AIM OF THE TASK ▸ Filter the entries, keeping every line with the word "hola".

BEGIN GIVEN DATA

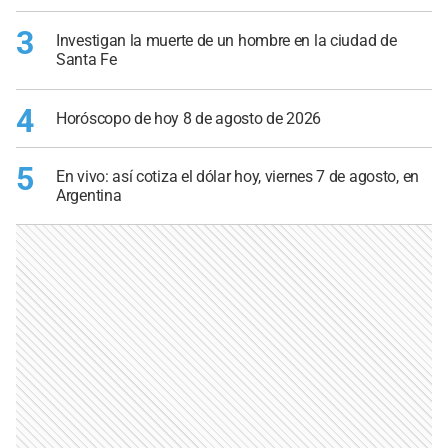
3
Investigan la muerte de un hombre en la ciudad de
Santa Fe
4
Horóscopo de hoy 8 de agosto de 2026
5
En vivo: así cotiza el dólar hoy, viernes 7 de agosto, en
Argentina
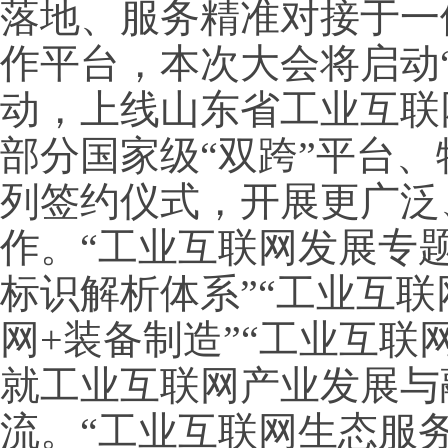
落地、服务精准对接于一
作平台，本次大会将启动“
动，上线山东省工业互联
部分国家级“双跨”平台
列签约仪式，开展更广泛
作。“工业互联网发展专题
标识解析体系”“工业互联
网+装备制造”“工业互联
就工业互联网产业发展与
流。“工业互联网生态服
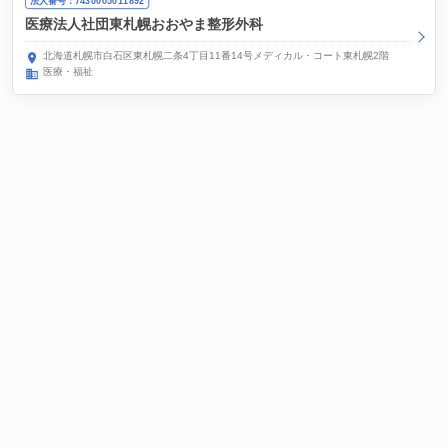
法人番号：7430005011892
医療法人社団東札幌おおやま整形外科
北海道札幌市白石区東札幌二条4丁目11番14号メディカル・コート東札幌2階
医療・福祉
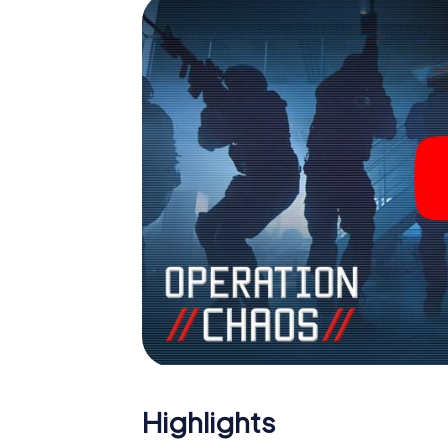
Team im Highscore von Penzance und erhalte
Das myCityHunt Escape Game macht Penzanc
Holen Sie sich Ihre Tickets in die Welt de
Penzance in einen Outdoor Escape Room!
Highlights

END GIVEN DATA
BEGIN GIVEN DATA

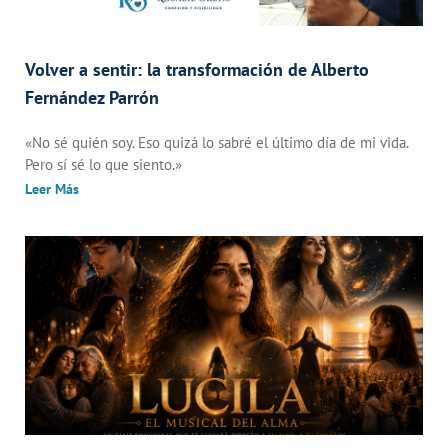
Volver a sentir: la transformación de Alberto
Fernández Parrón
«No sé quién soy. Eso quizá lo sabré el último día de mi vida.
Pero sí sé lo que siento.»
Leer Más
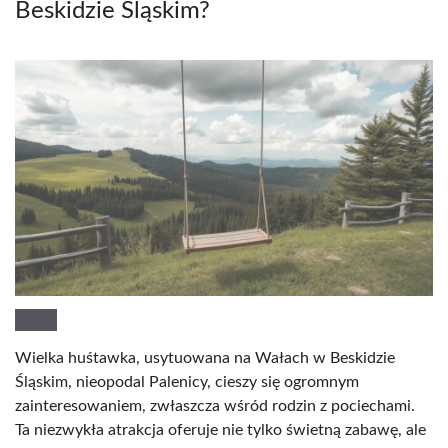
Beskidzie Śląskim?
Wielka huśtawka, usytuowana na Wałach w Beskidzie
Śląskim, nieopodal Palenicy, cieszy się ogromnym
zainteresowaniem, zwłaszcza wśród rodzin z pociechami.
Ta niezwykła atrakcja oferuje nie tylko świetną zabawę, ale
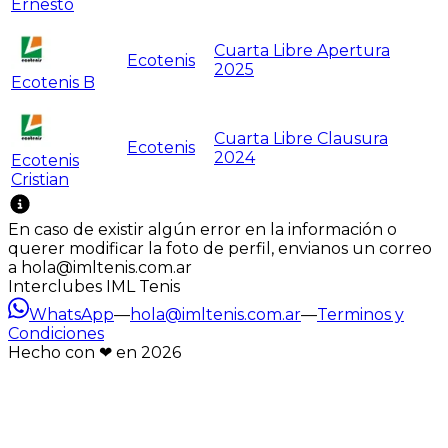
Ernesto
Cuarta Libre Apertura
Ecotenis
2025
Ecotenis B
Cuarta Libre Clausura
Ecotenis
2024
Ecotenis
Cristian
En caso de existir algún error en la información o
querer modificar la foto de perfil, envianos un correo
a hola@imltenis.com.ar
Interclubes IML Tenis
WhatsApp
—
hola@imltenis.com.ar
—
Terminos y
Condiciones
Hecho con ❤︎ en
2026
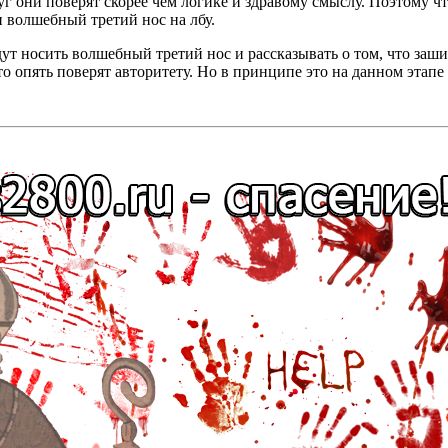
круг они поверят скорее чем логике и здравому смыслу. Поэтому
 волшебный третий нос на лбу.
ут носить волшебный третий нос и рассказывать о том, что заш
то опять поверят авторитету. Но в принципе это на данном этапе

END GIVEN DATA
BEGIN GIVEN DATA

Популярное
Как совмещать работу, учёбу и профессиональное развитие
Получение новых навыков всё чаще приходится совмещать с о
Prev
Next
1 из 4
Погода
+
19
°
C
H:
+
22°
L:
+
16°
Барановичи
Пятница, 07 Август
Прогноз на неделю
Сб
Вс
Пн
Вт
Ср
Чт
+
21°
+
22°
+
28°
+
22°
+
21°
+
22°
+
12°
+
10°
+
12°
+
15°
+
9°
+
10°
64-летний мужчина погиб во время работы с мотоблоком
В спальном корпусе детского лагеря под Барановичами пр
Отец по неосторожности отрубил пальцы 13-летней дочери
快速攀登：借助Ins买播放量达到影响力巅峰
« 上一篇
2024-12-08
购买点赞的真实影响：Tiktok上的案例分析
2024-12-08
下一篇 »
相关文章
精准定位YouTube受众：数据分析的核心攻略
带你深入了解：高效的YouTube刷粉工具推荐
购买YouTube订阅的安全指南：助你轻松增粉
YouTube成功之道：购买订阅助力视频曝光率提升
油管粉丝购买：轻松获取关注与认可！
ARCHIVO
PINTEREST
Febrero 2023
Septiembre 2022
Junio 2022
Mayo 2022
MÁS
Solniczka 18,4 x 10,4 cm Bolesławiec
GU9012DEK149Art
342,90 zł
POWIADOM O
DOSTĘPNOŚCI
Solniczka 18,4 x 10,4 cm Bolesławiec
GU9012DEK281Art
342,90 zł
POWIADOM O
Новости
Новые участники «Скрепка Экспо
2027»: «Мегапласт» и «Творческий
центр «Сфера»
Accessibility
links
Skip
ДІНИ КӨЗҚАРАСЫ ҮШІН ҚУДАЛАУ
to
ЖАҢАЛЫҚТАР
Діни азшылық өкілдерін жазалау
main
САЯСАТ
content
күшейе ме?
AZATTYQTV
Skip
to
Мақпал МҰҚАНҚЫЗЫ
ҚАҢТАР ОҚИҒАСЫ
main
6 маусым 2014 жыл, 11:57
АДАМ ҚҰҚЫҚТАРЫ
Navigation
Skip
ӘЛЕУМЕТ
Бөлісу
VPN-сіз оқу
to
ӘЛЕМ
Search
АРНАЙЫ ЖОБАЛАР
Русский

END GIVEN DATA

YOUR SOLUTION ▸
a hola@imltenis.com.ar
hola@imltenis.com.ar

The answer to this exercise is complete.